A partir da Constituição de 1988, todavia, parece haver crescido o número de defensores do cabimento da responsabilidade civil no âmbito do direito de família. Isto porque, a Constituição Brasileira, espelhada no paradigma do Estado Democrático do Direito, coloca a dignidade humana como fundamento da pátria. O inciso III, do art. 1º, da CF/88 dispõe expressamente que “a República Federativa do Brasil tem como fundamento a Dignidade Humana”, além desse, outros artigos, como o 3º e o 5º, reafirmam a preocupação do constituinte em se construir um país com respeito aos direitos individuais. Assim, a pessoa passa a ser considerada como razão do direito e seu último fundamento.
Neste sentido tem sido o posicionamento de grandes doutrinadores da atualidade. Sem querer adentrar em tópico que será especificadamente tratado mais adianta, citam-se as palavras de Yusser Cahali neste sentido:
“Ora, conforme se viu anteriormente nosso legislador fez-se invisível à admissibilidade de qualquer forma de indenização por perdas e danos, fundada exclusivamente na conduta faltosa de um dos cônjuges como causa de dissolução da sociedade conjuga, exaurindo a sanção, sob este aspecto, no encargo alimentar, eventuais danos materiais e morais, ligadas ao ato posto como causa de separação extrapolariam o âmbito de direito de família, inserindo no âmbito da responsabilidade aquiliana do direito comum ”.
Regina Beatriz Tavares da Silva Papa dos Santos também é fiel a este entendimento:
“No Direito Brasileiro, diante da legislação vigente projetada, é descabida qualquer interpretação que impeça a aplicação dos princípios e regras sobre responsabilidade civil à dissolução culposa da sociedade conjugal, porque a essência ética do casamento e a defesa da paz familiar, argumentos estes que busca apoiar-se aquela exegese, não tem qualquer valia depois que um dos cônjuges promove contra o outro uma ação de separação judicial.”
Até mesmo o clássico Caio Mário da Silva Pereira afirma categoricamente que “afora os alimentos, que suprem a perda da assistência direta, poderá ocorrer ainda a indenização por perdas e danos (dano patrimonial e dano moral), em face do prejuízo sofrido pelo cônjuge inocente[28]”.

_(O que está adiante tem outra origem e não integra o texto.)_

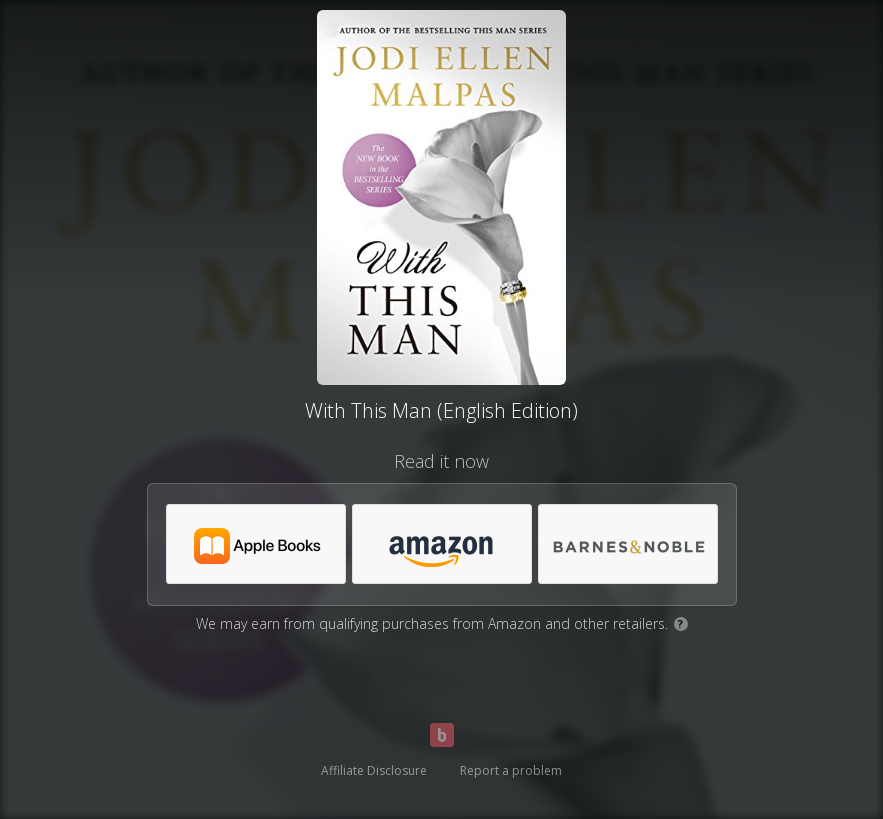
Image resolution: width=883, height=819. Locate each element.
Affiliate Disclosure (374, 770)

Assim, embora ainda presente no Direito Brasileiro, a teoria de imunidade dos entes familiares parece estar perdendo força. Atualmente, é grande o número de defensores da aplicabilidade da teoria da responsabilidade nas relações familiares, como fez, por exemplo, o desembargador José Flávio de Almeida em recente julgado do TJMG, na apelação Cível de nº 2.0000.00.417592-2/000:
INFRAÇÃO DOS DEVERES DO CASAMENTO - FILHO ADULTERINO - FATO REVELADO APÓS SEPARAÇÃO JUDICIAL DO CASAL - AÇÃO DE INVESTIGAÇÃO DE PATERNIDADE - RESPONSABILIDADE CIVIL - DANO MORAL - REPARAÇÃO DEVIDA. O ato ilícito que configura infração grave dos deveres conjugais legitima o ajuizamento de ação de reparação de danos morais pelo ofendido, de acordo com a regra geral de definição da responsabilidade civil, independentemente de se apresentar como causa da dissolução do casamento. Inflige dano moral ao ex-marido a mulher que, após a separação judicial do casal, deixa revelar que ele não é o pai da filha adolescente concebida na constância do casamento.
Acompanhando as evoluções doutrinárias e jurisprudenciais brasileiras constata-se, portanto, cada vez mais a aplicação da teoria da Responsabilidade Civil nos casos de separação e divórcio, entendimento que coaduna com os valores modernamente atribuídos aos direitos da personalidade, à autonomia da vontade e o desejo de igualdade entre os cônjuges.
No Estado Democrático de Direito não há espaço para a família centrada em uma estrutura hierarquizada e controlada pelo domínio do marido, chefe e provedor da sociedade conjugal. Tampouco se pode entender a sociedade familiar como entidade superior, protegida pelo divino e que deva, de toda forma, ser tutelada para que se mantenha duradora, mesmo que a conseqüência disso seja acompanhada a profunda infelicidade dos envolvidos. Ao contrário, a família, e mais precisamente o casamento, deve ser entendido como meio de se alcançar a felicidade, devendo ser desconsiderado qualquer tipo de entendimento que a transforme um fim em si mesmo.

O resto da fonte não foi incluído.